What makes the IPO even more unusual is that last year, WeWork sold 7 year junk bonds, which today closed at $93.50 , a decline from a peak of $99.63 earlier this month, and yielding a whopping 9.5% in a time when junk bonds above 6% are seen as especially risky.

And yet despite the credit market voting with its feet on a company which is expected to keep burning cash for the foreseeable future, equity investors have no problem with being part of a cap structure where not only is unlimited debt likely to be layered – we expect the new loan to be covenant “non-existant” – but where institutional investors already see substantial viability risk.

WeWork, which has ambitions to go beyond the office with businesses in apartment rentals and elementary schools and recently rebranded itself to just We Co., said in early May that its loss narrowed slightly to $264 million in the first quarter.
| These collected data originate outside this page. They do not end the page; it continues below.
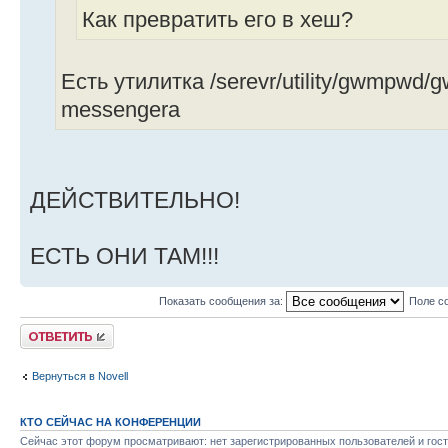
Как превратить его в хеш?
Есть утилитка /serevr/utility/gwmpwd
messengera
ДЕЙСТВИТЕЛЬНО!
ЕСТЬ ОНИ ТАМ!!!
Показать сообщения за:
Поле с
Ответить
Вернуться в Novell
КТО СЕЙЧАС НА КОНФЕРЕНЦИИ
Сейчас этот форум просматривают: нет зарегистрированных пользователей и гост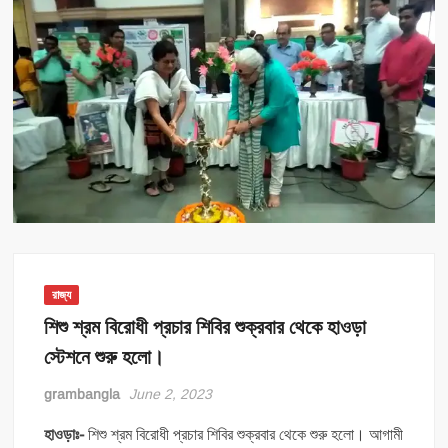
রাজ্য
শিশু শ্রম বিরোধী প্রচার শিবির শুক্রবার থেকে হাওড়া
স্টেশনে শুরু হলো।
grambangla
June 2, 2023
হাওড়াঃ-
শিশু শ্রম বিরোধী প্রচার শিবির শুক্রবার থেকে শুরু হলো। আগামী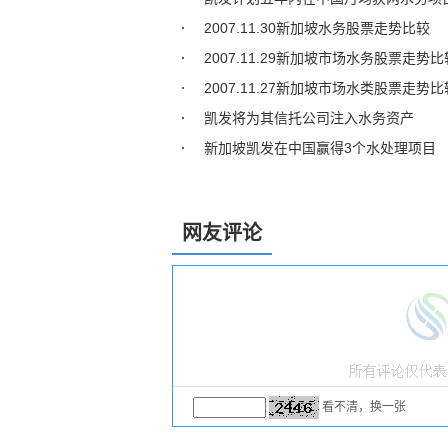
2007.11.30新加坡水务股票走势比较
2007.11.29新加坡市场水务股票走势比
2007.11.27新加坡市场水类股票走势比
凯发将为其信托公司注入水务资产
新加坡凯发在中国赢得3个水处理项目
网友评论
看不清，换一张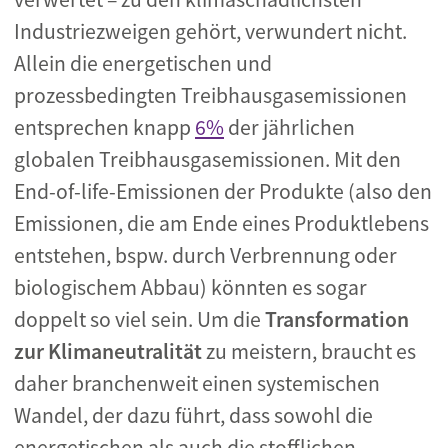
Industriezweigen gehört, verwundert nicht.
Allein die energetischen und
prozessbedingten Treibhausgasemissionen
entsprechen knapp
6%
der jährlichen
globalen Treibhausgasemissionen. Mit den
End-of-life-Emissionen der Produkte (also den
Emissionen, die am Ende eines Produktlebens
entstehen, bspw. durch Verbrennung oder
biologischem Abbau) könnten es sogar
doppelt so viel sein. Um die
Transformation
zur Klimaneutralität
zu meistern, braucht es
daher branchenweit einen systemischen
Wandel, der dazu führt, dass sowohl die
energetischen als auch die stofflichen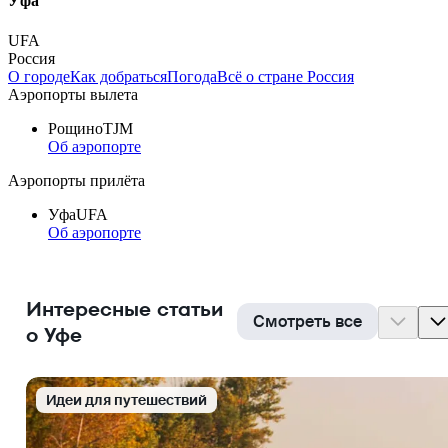
Уфа
UFA
Россия
О городе
Как добраться
Погода
Всё о стране Россия
Аэропорты вылета
Рощино
TJM
Об аэропорте
Аэропорты прилёта
Уфа
UFA
Об аэропорте
Интересные статьи
Смотреть все
о Уфе
Идеи для путешествий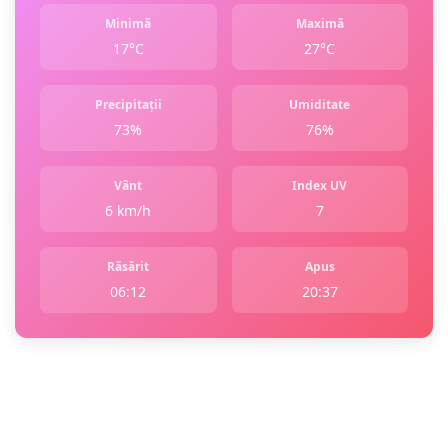
Minimă
Maximă
17°C
27°C
Precipitații
Umiditate
73%
76%
Vânt
Index UV
6 km/h
7
Răsărit
Apus
06:12
20:37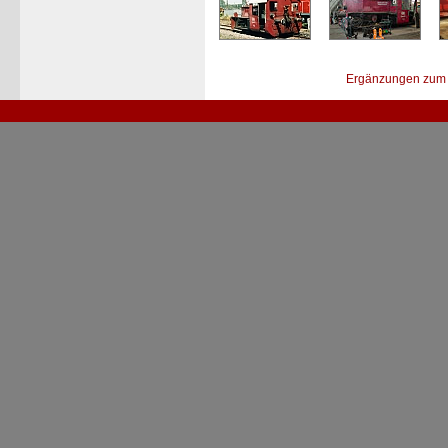
Ergänzungen zum 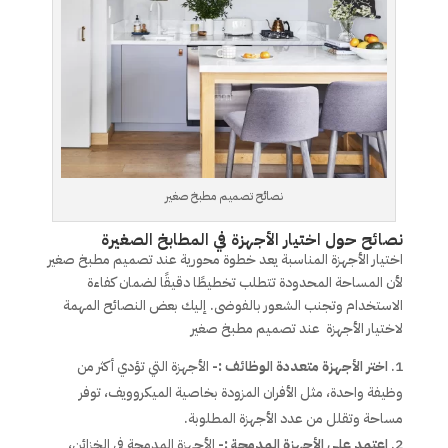
نصائح تصميم مطبخ صغير
نصائح حول اختيار الأجهزة في المطابخ الصغيرة
اختيار الأجهزة المناسبة يعد خطوة محورية عند تصميم مطبخ صغير
لأن المساحة المحدودة تتطلب تخطيطًا دقيقًا لضمان كفاءة
الاستخدام وتجنب الشعور بالفوضى. إليك بعض النصائح المهمة
لاختيار الأجهزة عند تصميم مطبخ صغير
اختر الأجهزة متعددة الوظائف :-
الأجهزة التي تؤدي أكثر من
وظيفة واحدة، مثل الأفران المزودة بخاصية الميكروويف، توفر
مساحة وتقلل من عدد الأجهزة المطلوبة.
اعتمد على الأجهزة المدمجة :-
الأجهزة المدمجة في الخزائن،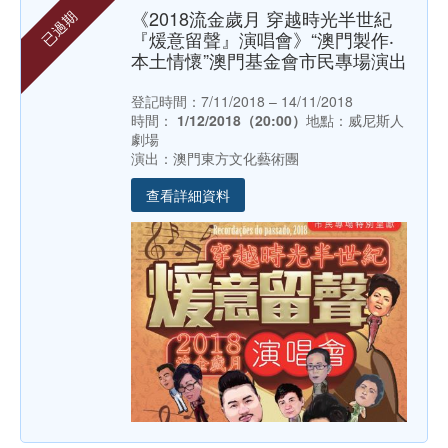
《2018流金歲月 穿越時光半世紀
已過期
『煖意留聲』演唱會》“澳門製作‧
本土情懷”澳門基金會市民專場演出
登記時間：7/11/2018 – 14/11/2018
時間：
1/12/2018（20:00）
地點：威尼斯人
劇場
演出：澳門東方文化藝術團
查看詳細資料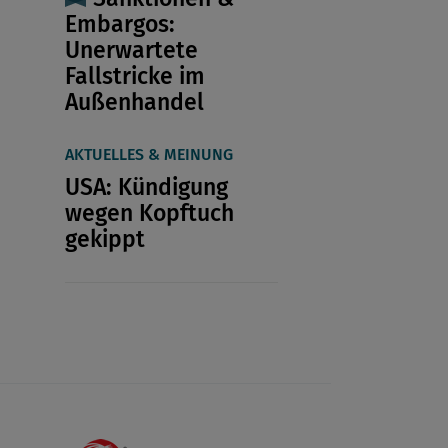
Embargos:
Unerwartete
Fallstricke im
Außenhandel
AKTUELLES & MEINUNG
USA: Kündigung
wegen Kopftuch
gekippt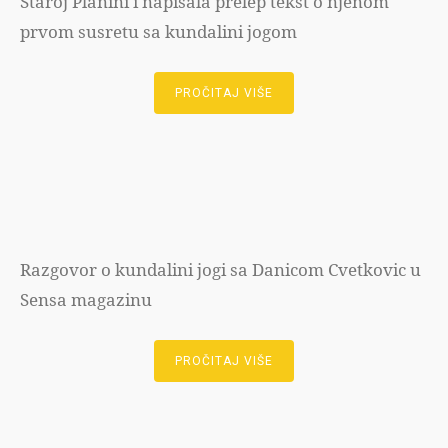
Staroj Planini i napisala prelep tekst o njenom
prvom susretu sa kundalini jogom
PROČITAJ VIŠE
Razgovor o kundalini jogi sa Danicom Cvetkovic u
Sensa magazinu
PROČITAJ VIŠE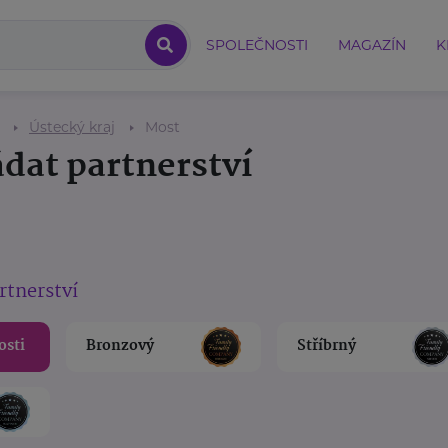
SPOLEČNOSTI
MAGAZÍN
K
Ústecký kraj
Most
ádat partnerství
rtnerství
osti
Bronzový
Stříbrný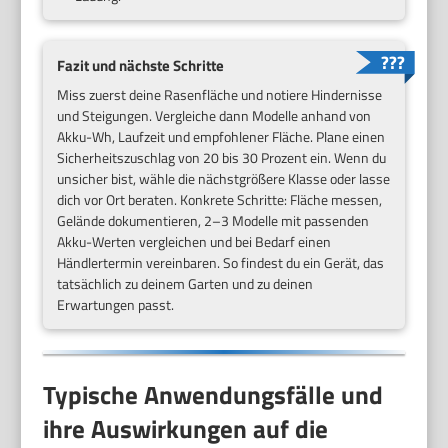
Fazit und nächste Schritte
Miss zuerst deine Rasenfläche und notiere Hindernisse
und Steigungen. Vergleiche dann Modelle anhand von
Akku-Wh, Laufzeit und empfohlener Fläche. Plane einen
Sicherheitszuschlag von 20 bis 30 Prozent ein. Wenn du
unsicher bist, wähle die nächstgrößere Klasse oder lasse
dich vor Ort beraten. Konkrete Schritte: Fläche messen,
Gelände dokumentieren, 2–3 Modelle mit passenden
Akku-Werten vergleichen und bei Bedarf einen
Händlertermin vereinbaren. So findest du ein Gerät, das
tatsächlich zu deinem Garten und zu deinen
Erwartungen passt.
Typische Anwendungsfälle und
ihre Auswirkungen auf die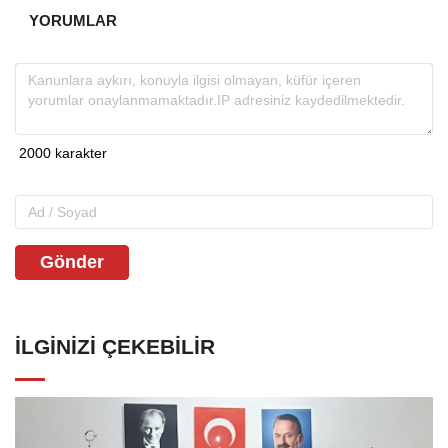
YORUMLAR
Gönder
İLGINIZI ÇEKEBILIR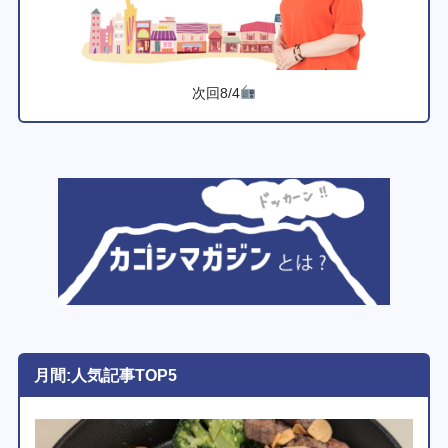
次回8/4
月間:人気記事TOP5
As Bloomberg concludes, “its IPO will test public investors’ appetite for another tech-infused, cash-burning business after Uber’s disappointing debut.”

Or it may not: the probability of the IPO getting pulled is inversely proportional to where the S&P is at any given moment, and if Beijing wishes to force WeWork to pull the “market conditions” card, it just has to keep escalating the trade war with the US. Either that, or a critical mass of non-algo investors finally asks how a company that reported an actual EBITDA loss $193 million had the temerity to convert this number into a profit of $233 million just using non-GAAP adjustments to reach a “Community Adjusted EBITDA.”